As we are all reminded from time to time, though, this wonderful activity that we enjoy so much can turn against us pretty quickly, and always unexpectedly.

It was a gravel road, in a group of about 15 riders. There are a couple downhill corners where the group can really pick up speed, and we did just that. We flew around the first left-hand corner without incident, and banked into the second one, a right-hander with poor visibility. I was near the back, and on the left side (outside) of the group. Missing the smooth tire track on the far right, I got caught in the loose gravel nearer to the center of the road. Not wanting to slide out and take out other riders, I stayed wide, which is a great option if there are no cars coming the other direction. As it happened, though, this time there was an SUV with very poor timing headed up the road. My GPS track shows that I was going 32.9 miles per hour when I saw the car, at which point I quickly assessed my options. Swinging left would put me into a gully with a barbed wire fence, assuming I made it around the car to begin with, which would have been unlikely. Swinging right was out of the question, with the gravel and my current trajectory. I locked up the brakes and hoped for the best.

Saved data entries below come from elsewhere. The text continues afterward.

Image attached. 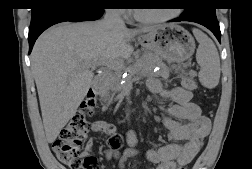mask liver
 <instances>
[{"label": "liver", "instance_id": "1", "mask_svg": "<svg viewBox=\"0 0 252 169\" xmlns=\"http://www.w3.org/2000/svg\"><path fill=\"white\" fill-rule=\"evenodd\" d=\"M139 29L108 27L104 20L65 22L51 27L36 41L31 53L46 139L53 143L75 115L92 85L90 68L99 61L128 59Z\"/></svg>", "mask_w": 252, "mask_h": 169}]
</instances>
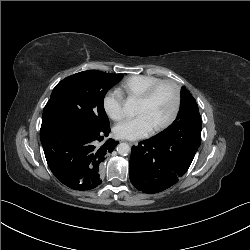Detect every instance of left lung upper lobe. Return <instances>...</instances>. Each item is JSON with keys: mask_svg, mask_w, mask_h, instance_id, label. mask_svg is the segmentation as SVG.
Masks as SVG:
<instances>
[{"mask_svg": "<svg viewBox=\"0 0 250 250\" xmlns=\"http://www.w3.org/2000/svg\"><path fill=\"white\" fill-rule=\"evenodd\" d=\"M180 120H187V121L188 120H193V121L201 120L200 113L198 110V105L195 99L193 98V96L191 95V93L184 86L181 88L180 110H179L177 119L174 121L172 125L176 124L177 121H180ZM170 127H168L167 129H169Z\"/></svg>", "mask_w": 250, "mask_h": 250, "instance_id": "5c2ea615", "label": "left lung upper lobe"}]
</instances>
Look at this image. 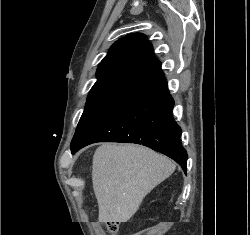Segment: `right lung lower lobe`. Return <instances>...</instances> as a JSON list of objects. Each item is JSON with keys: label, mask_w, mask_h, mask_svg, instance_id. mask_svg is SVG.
<instances>
[{"label": "right lung lower lobe", "mask_w": 250, "mask_h": 235, "mask_svg": "<svg viewBox=\"0 0 250 235\" xmlns=\"http://www.w3.org/2000/svg\"><path fill=\"white\" fill-rule=\"evenodd\" d=\"M173 105L162 74L71 145L72 153L95 142L136 143L172 158L186 171L188 156L172 115Z\"/></svg>", "instance_id": "obj_1"}]
</instances>
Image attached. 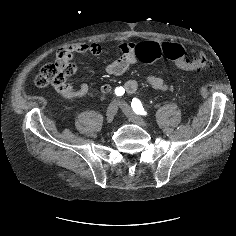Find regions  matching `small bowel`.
Masks as SVG:
<instances>
[{
  "label": "small bowel",
  "mask_w": 236,
  "mask_h": 236,
  "mask_svg": "<svg viewBox=\"0 0 236 236\" xmlns=\"http://www.w3.org/2000/svg\"><path fill=\"white\" fill-rule=\"evenodd\" d=\"M142 43L155 44L158 46L161 45V43L155 41H145ZM140 44L122 43L119 46L122 52V56L117 60L107 64L104 67V72L106 74L115 76L124 74L131 66H133L137 62L135 51ZM63 50L66 51L68 54H70L72 63L69 68V73L65 77L64 81L61 82L60 84L55 85V92L58 96L66 99L85 96L89 91V86L87 83L81 82L77 86H74L67 82V78L71 76L73 73H75L78 68L77 63L73 60V56L76 54L78 55L90 54L93 56H100L102 53L101 46L95 42L93 43L78 42L63 48ZM147 82L152 88L156 90L172 91L174 89L172 85L166 83L162 78L154 74H149L147 76ZM123 88L127 94H132L137 90L138 82L136 80H128L124 84ZM110 91H111V86L109 84L105 83L100 86V92L103 95L109 94Z\"/></svg>",
  "instance_id": "1"
}]
</instances>
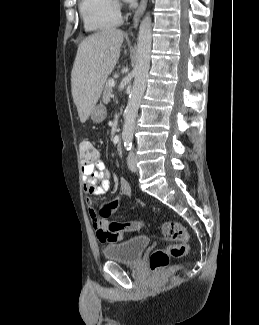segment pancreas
<instances>
[{
    "instance_id": "pancreas-1",
    "label": "pancreas",
    "mask_w": 259,
    "mask_h": 325,
    "mask_svg": "<svg viewBox=\"0 0 259 325\" xmlns=\"http://www.w3.org/2000/svg\"><path fill=\"white\" fill-rule=\"evenodd\" d=\"M110 81H112V79H109L106 81L105 87H104V91H103V96H102V100L105 104L109 103L110 101V97L112 95V87L110 86Z\"/></svg>"
}]
</instances>
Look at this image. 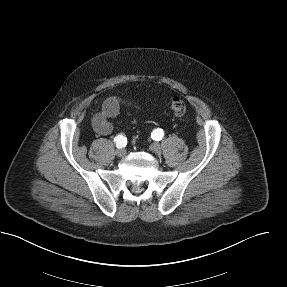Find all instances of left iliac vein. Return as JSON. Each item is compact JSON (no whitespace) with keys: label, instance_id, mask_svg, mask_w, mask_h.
I'll use <instances>...</instances> for the list:
<instances>
[{"label":"left iliac vein","instance_id":"obj_1","mask_svg":"<svg viewBox=\"0 0 287 287\" xmlns=\"http://www.w3.org/2000/svg\"><path fill=\"white\" fill-rule=\"evenodd\" d=\"M151 150L157 155L161 154V147H160V145L158 143H153L151 145Z\"/></svg>","mask_w":287,"mask_h":287}]
</instances>
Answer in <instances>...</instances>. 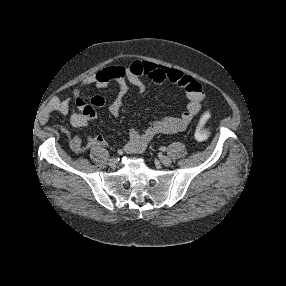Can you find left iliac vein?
Returning a JSON list of instances; mask_svg holds the SVG:
<instances>
[{"mask_svg": "<svg viewBox=\"0 0 286 286\" xmlns=\"http://www.w3.org/2000/svg\"><path fill=\"white\" fill-rule=\"evenodd\" d=\"M161 162L166 165V166H169L171 163H172V160L170 157L168 156H163L161 157Z\"/></svg>", "mask_w": 286, "mask_h": 286, "instance_id": "obj_1", "label": "left iliac vein"}]
</instances>
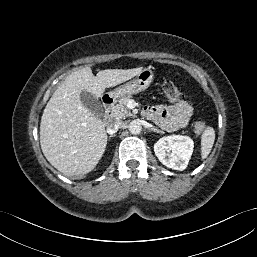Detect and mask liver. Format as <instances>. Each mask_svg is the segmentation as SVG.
<instances>
[{
	"label": "liver",
	"instance_id": "liver-1",
	"mask_svg": "<svg viewBox=\"0 0 257 257\" xmlns=\"http://www.w3.org/2000/svg\"><path fill=\"white\" fill-rule=\"evenodd\" d=\"M142 69H106L94 76L85 67L66 77L48 101L40 123L41 149L53 167L68 177L96 167L106 148L107 133L102 120L82 104L80 94L86 91L98 99L106 88L133 78Z\"/></svg>",
	"mask_w": 257,
	"mask_h": 257
}]
</instances>
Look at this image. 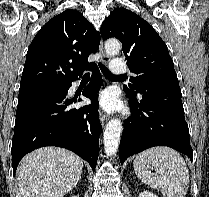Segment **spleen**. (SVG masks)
I'll list each match as a JSON object with an SVG mask.
<instances>
[{
	"mask_svg": "<svg viewBox=\"0 0 209 197\" xmlns=\"http://www.w3.org/2000/svg\"><path fill=\"white\" fill-rule=\"evenodd\" d=\"M134 171L143 183L159 190L163 197H184L187 193L189 171L182 156L172 148L156 146L141 152L134 160Z\"/></svg>",
	"mask_w": 209,
	"mask_h": 197,
	"instance_id": "1",
	"label": "spleen"
}]
</instances>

“The best” ended up being me having to tell the driver to back up after she got out of the car, so that I could un-wedge myself from under her bumper. Not entirely the outcome I had hoped for, but it could have been worse…

As it turned out, I suffered a substantial amount of road rash, some whiplash, a small pang in my right knee, a sore elbow and shoulder, and some dizziness upon standing. No broken bones, no lost memory. After laying low and not doing anything for three days, I was able to get out and get back to my life. All things considered, I am counting my lucky stars and trying to use the experience as a reminder in the future. I will, however, be off the bike for a couple weeks. I am also unable to run or swim, so the extent of my daily exercise at the moment is walking to and from work. I’m taking the opportunity to slow down, smell the lilacs, watch the birds flitting around on the riverbank on my way through town. Also I’ve been doing some reading, and sitting on the front porch a lot more than I usually do.

Wounds
A whole lot of road rash and my well-earned Montana Hell Ride tank top.

Sometimes that slowing down is necessary, and I usually don’t do it without being forced to. Occasionally, I can get carried away, just trying to keep up, and lose the clarity that comes with going a little slower. And maybe, just maybe, an SUV comes around the corner and puts me in my place.

With much reluctance, I’m skipping my next planned race, the Troika long course triathlon in Spokane on May 21st. By the time June rolls around, though, I should be ready to get back after it.